Ohhhh… I felt my face flush at my own stupidity. “So, where do you take them?”

“I can’t tell you that.” And that time, his grin looked genuine. “Company policy. And as for my business in the Netherworld, I pop into Avari’s office—the one we were in when Addy died—and he brings her in. We get an hour, most of which I spend talking to her, to keep her mind from slipping under the strain of constant torture and abuse.”

“She has a mind?” I couldn’t wrap my own mind around that one, though I couldn’t imagine why he would visit her if she didn’t. “But she’s dead.”

“So am I.” Tod set his fork on my empty, syrup-smeared plate. “You have to stop thinking of death as the end of everything. Yes, in most cases the soul is recycled, but if that doesn’t happen, there are a bunch of ways to be dead, with or without a body, a memory, and a soul. Addy has everything but her body, and I’m not even missing that, as you may have noticed.” He spread his very corporeal arms for emphasis and almost smacked some poor waitress carrying a huge tray of food.

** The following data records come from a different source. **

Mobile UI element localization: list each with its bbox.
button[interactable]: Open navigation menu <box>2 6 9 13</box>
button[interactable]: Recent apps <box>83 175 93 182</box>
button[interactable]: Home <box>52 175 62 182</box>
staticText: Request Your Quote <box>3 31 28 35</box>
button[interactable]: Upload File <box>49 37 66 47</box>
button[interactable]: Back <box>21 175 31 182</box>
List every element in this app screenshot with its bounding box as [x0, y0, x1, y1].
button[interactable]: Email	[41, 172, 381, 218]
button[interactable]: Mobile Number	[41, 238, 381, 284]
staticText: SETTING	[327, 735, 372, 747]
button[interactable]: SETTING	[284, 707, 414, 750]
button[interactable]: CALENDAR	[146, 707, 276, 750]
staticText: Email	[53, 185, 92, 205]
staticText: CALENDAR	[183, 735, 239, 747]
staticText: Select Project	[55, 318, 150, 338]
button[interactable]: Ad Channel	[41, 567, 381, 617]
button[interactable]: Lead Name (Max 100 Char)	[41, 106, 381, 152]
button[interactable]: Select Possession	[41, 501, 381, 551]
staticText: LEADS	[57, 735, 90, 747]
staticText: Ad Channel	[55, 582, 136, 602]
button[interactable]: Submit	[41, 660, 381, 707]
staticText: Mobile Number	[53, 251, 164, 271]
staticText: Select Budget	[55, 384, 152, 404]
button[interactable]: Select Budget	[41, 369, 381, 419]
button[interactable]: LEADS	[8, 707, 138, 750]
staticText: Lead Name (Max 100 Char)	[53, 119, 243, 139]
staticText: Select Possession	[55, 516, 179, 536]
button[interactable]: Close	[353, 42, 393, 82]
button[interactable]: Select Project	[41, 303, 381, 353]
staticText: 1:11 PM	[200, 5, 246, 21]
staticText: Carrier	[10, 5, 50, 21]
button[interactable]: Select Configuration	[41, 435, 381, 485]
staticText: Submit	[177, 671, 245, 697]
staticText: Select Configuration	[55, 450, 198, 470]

“I know. But how does Addy have her soul if she sold it to Avari?”

“She and her soul have been reunited in the Netherworld, but he actually owns it. Thus the constant torture.”

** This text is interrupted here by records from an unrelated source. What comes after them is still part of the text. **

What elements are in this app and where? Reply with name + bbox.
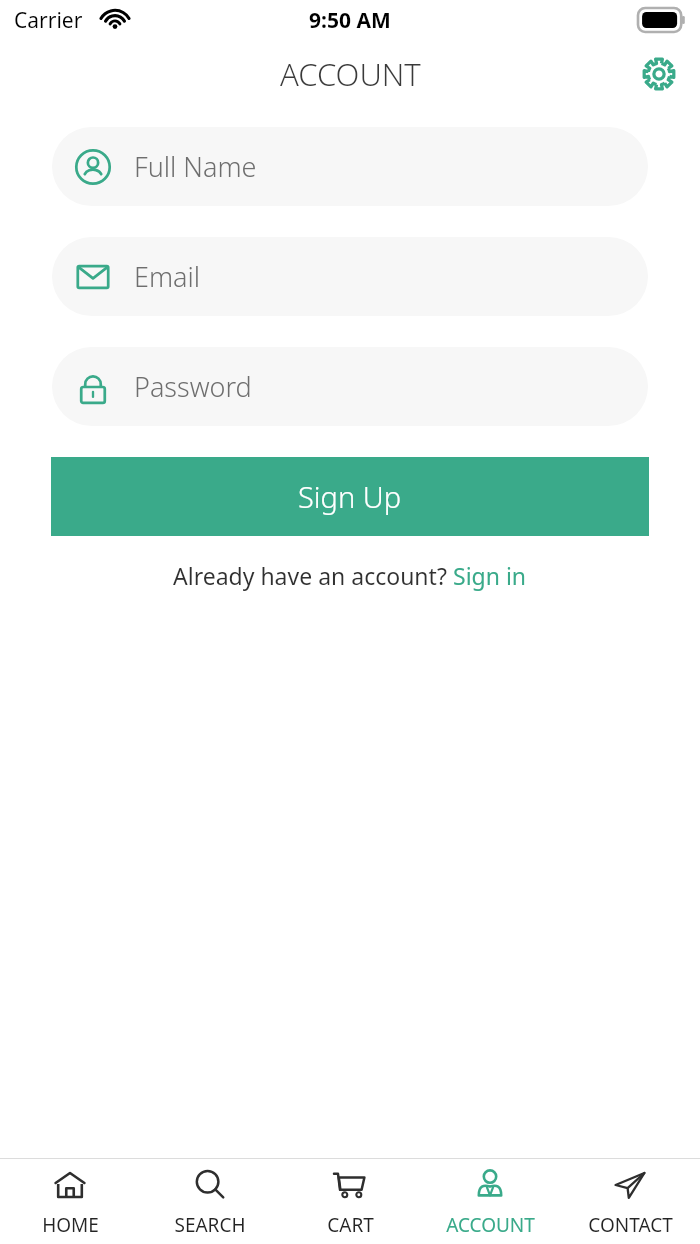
staticText: HOME	[42, 1212, 99, 1238]
button[interactable]: CART	[280, 1159, 420, 1244]
staticText: Sign in	[453, 560, 527, 591]
button[interactable]: ACCOUNT	[420, 1159, 560, 1244]
staticText: CART	[327, 1212, 374, 1238]
button[interactable]: SEARCH	[140, 1159, 280, 1244]
staticText: 9:50 AM	[309, 6, 391, 35]
button[interactable]: CONTACT	[560, 1159, 700, 1244]
staticText: ACCOUNT	[280, 53, 421, 95]
staticText: Sign Up	[298, 477, 402, 516]
staticText: SEARCH	[174, 1212, 246, 1238]
staticText: Email	[134, 258, 201, 295]
staticText: Password	[134, 368, 252, 405]
button[interactable]: Sign in	[453, 560, 527, 591]
button[interactable]: Full Name	[52, 127, 648, 206]
button[interactable]: HOME	[0, 1159, 140, 1244]
staticText: Full Name	[134, 148, 257, 185]
staticText: Carrier	[14, 6, 83, 35]
staticText: Already have an account?	[173, 560, 453, 591]
button[interactable]: Settings	[636, 51, 682, 97]
button[interactable]: Sign Up	[51, 457, 649, 536]
button[interactable]: Email	[52, 237, 648, 316]
button[interactable]: Password	[52, 347, 648, 426]
staticText: CONTACT	[588, 1212, 673, 1238]
staticText: ACCOUNT	[446, 1212, 535, 1238]
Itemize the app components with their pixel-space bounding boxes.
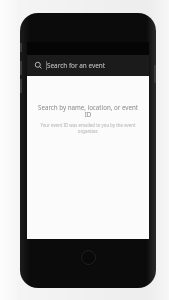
other: Search [34, 61, 43, 70]
staticText: Search for an event [47, 61, 106, 70]
staticText: Search by name, location, or event ID [34, 103, 142, 119]
button[interactable]: Search [27, 55, 149, 76]
button[interactable]: Home [80, 249, 97, 266]
staticText: Your event ID was emailed to you by the … [39, 122, 137, 134]
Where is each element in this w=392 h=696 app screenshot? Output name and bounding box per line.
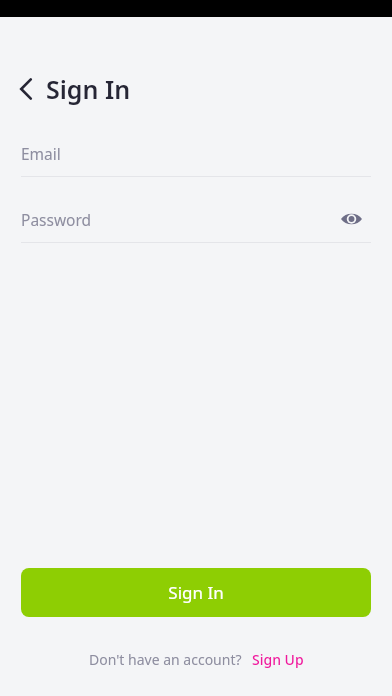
other: Back [18,76,34,102]
button[interactable]: Email [0,136,392,177]
staticText: Sign Up [252,650,304,669]
staticText: Password [21,209,92,230]
button[interactable]: Sign Up [252,650,304,669]
staticText: Sign In [46,72,131,106]
staticText: Sign In [168,581,224,604]
button[interactable]: Back [14,68,135,110]
staticText: Email [21,143,61,164]
staticText: Don't have an account? [89,650,242,669]
button[interactable]: Sign In [21,568,371,617]
button[interactable]: Password [0,202,392,236]
button[interactable]: Show password [339,207,363,231]
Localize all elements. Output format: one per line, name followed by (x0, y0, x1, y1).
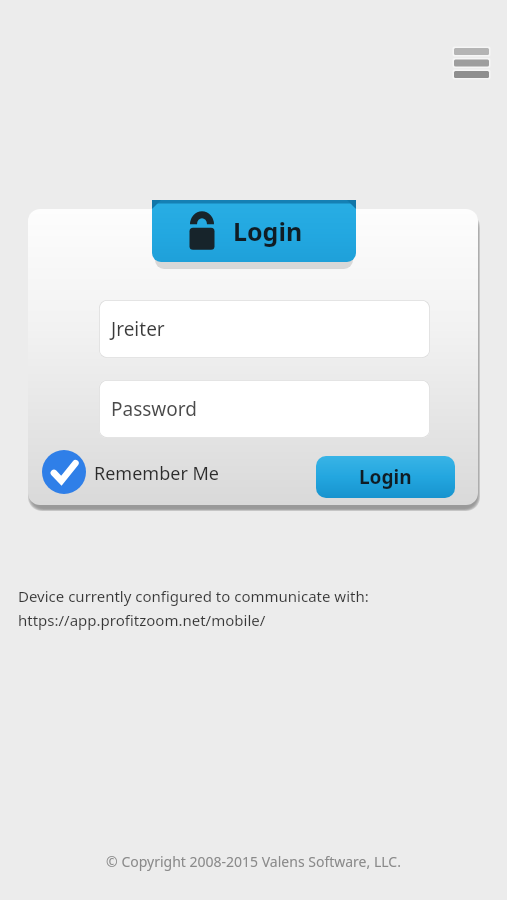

“Oh.” I made a mental note to keep my mouth shut about things I didn’t understand. And to let Tod go invisible whenever he wanted—though I would never have believed it, he actually caused less trouble that way. “Just keep your ears open while you’re there, okay?”

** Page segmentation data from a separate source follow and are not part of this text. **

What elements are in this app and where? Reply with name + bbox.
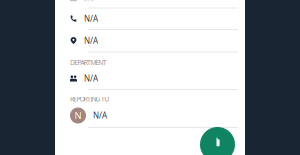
staticText: N/A [84,13,98,24]
button[interactable] [55,0,245,1]
button[interactable]: N/A [55,68,245,89]
staticText: N/A [84,35,98,46]
staticText: REPORTING TO [70,95,109,104]
staticText: DEPARTMENT [70,58,107,67]
button[interactable]: Call [200,127,235,155]
staticText: N/A [93,110,107,121]
staticText: N/A [84,73,98,84]
button[interactable]: N/A [55,30,245,52]
button[interactable]: N/A [55,8,245,29]
button[interactable]: N [55,104,245,127]
staticText: N [74,109,82,122]
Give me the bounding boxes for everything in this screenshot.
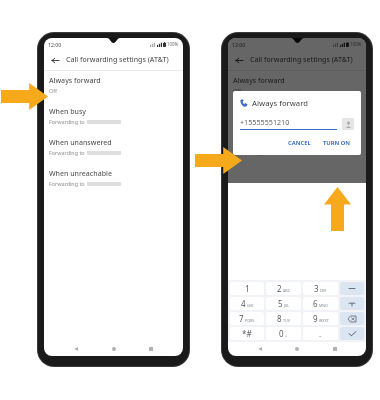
staticText: GHI [247,303,254,308]
button[interactable]: CANCEL [285,138,314,148]
staticText: 12:00 [232,41,246,48]
staticText: Off [49,87,57,94]
button[interactable]: 0 [266,327,301,340]
staticText: Forwarding to [49,118,85,125]
staticText: CANCEL [288,139,311,147]
staticText: +15555551210 [240,117,290,127]
button[interactable]: Back [70,343,82,355]
staticText: 12:00 [48,41,62,48]
button[interactable]: . [303,327,338,340]
button[interactable]: 2 [266,282,301,295]
staticText: . [319,328,322,339]
staticText: 2 [277,283,282,294]
button[interactable]: When busy [228,107,366,125]
staticText: *# [242,328,252,339]
button[interactable]: Home [108,343,120,355]
staticText: Always forward [49,76,101,86]
button[interactable]: Backspace [340,312,364,325]
staticText: 3 [314,283,319,294]
button[interactable]: 5 [266,297,301,310]
staticText: Forwarding to [233,149,269,156]
staticText: DEF [320,288,327,293]
staticText: 1 [245,283,250,294]
button[interactable]: Home [291,343,303,355]
button[interactable]: Back [254,343,266,355]
staticText: 100% [350,41,362,47]
button[interactable]: 7 [230,312,264,325]
staticText: When unreachable [49,169,112,179]
staticText: Call forwarding settings (AT&T) [66,55,169,65]
button[interactable]: Back [232,53,246,67]
button[interactable]: Recents [145,343,157,355]
staticText: Forwarding to [49,149,85,156]
staticText: JKL [284,303,290,308]
button[interactable]: 9 [303,312,338,325]
button[interactable]: Always forward [228,76,366,94]
button[interactable]: TURN ON [320,138,354,148]
staticText: 100% [167,41,179,47]
staticText: 4 [241,298,246,309]
staticText: When busy [49,107,87,117]
button[interactable]: When unreachable [44,169,183,187]
button[interactable]: Pause [340,297,364,310]
staticText: When busy [233,107,271,117]
button[interactable]: 8 [266,312,301,325]
button[interactable]: Enter [340,327,364,340]
button[interactable]: Always forward [44,76,183,94]
button[interactable]: Back [48,53,62,67]
button[interactable]: When unanswered [228,138,366,156]
staticText: Forwarding to [49,180,85,187]
staticText: ABC [283,288,290,293]
button[interactable]: 1 [230,282,264,295]
staticText: TURN ON [323,139,351,147]
button[interactable]: 4 [230,297,264,310]
button[interactable]: When busy [44,107,183,125]
button[interactable]: 3 [303,282,338,295]
staticText: PQRS [245,318,255,323]
staticText: Forwarding to [233,118,269,125]
staticText: + [285,333,288,338]
staticText: When unanswered [233,138,296,148]
staticText: 8 [277,313,282,324]
button[interactable]: Dash [340,282,364,295]
staticText: WXYZ [319,318,329,323]
staticText: 9 [313,313,318,324]
staticText: MNO [319,303,328,308]
button[interactable]: Pick contact [342,118,354,130]
staticText: 0 [279,328,284,339]
staticText: Off [233,87,241,94]
staticText: 6 [313,298,318,309]
button[interactable]: 6 [303,297,338,310]
staticText: Call forwarding settings (AT&T) [250,55,353,65]
staticText: When unanswered [49,138,112,148]
staticText: TUV [283,318,290,323]
staticText: 7 [239,313,244,324]
staticText: Always forward [252,98,308,108]
button[interactable]: *# [230,327,264,340]
staticText: 5 [278,298,283,309]
button[interactable]: Recents [329,343,341,355]
button[interactable]: When unanswered [44,138,183,156]
staticText: Always forward [233,76,285,86]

Tod nodded reluctantly, and I understood his frustration. The only special skills a reaper could use in the Netherworld were his actual soul-harvesting ability and the ability to cross back over, which made sense, now that I knew he didn’t work there. He couldn’t go invisible, or walk through walls, or project his voice to only select occupants in a room.

He’d be practically human, and he didn’t look very pleased by the thought.

“What about you? What are you going to do?” He glanced to the left, at a clock hanging over the door into the commercial kitchen. “We still have nine hours to kill. Eight, if you want to get there early.”

Which I did, for obvious reasons.

“I’m going to see if I can crash at Emma’s. It’s okay to tell her about my sleeping issues, right, since they have nothing to do with the Demon’s Breath epidemic or Nash being missing?”

But Tod shook his head slowly. “Kay, I think you should stay away from Emma for a while.”

I frowned, my nearly empty mug of heavily doctored coffee hovering in front of my mouth. “Why?” We could keep an eye on each other. Her, for the demons in my dreams, and me for the demons in her body. “I need to know if Avari possesses her again.”

Tod leaned forward with his arms crossed on the table, eyeing me intently. “I know, but the truth is that if you’re with her, that’s much more likely to happen. Emma is a very convenient direct line of communication to you. But if you’re not with her, no one can talk to you through her.”

So the best way to protect Emma was to stay away from her.

Well, crap. Looks like I’m on my own today.

Tod glanced at the table for a moment before meeting my eyes. “I’ll have a little time between visiting Addy and going to work.” And he would have to work at least a half shift, because an unemployed reaper was a dead reaper, and a dead reaper was no good to anyone. “So I’ll pop in then and you can take a nap.”

I couldn’t stifle the yawn that came at the very thought of sleep. “Thanks.” A nap sounded sooo good. Assuming I could keep myself in my own world long enough to enjoy it.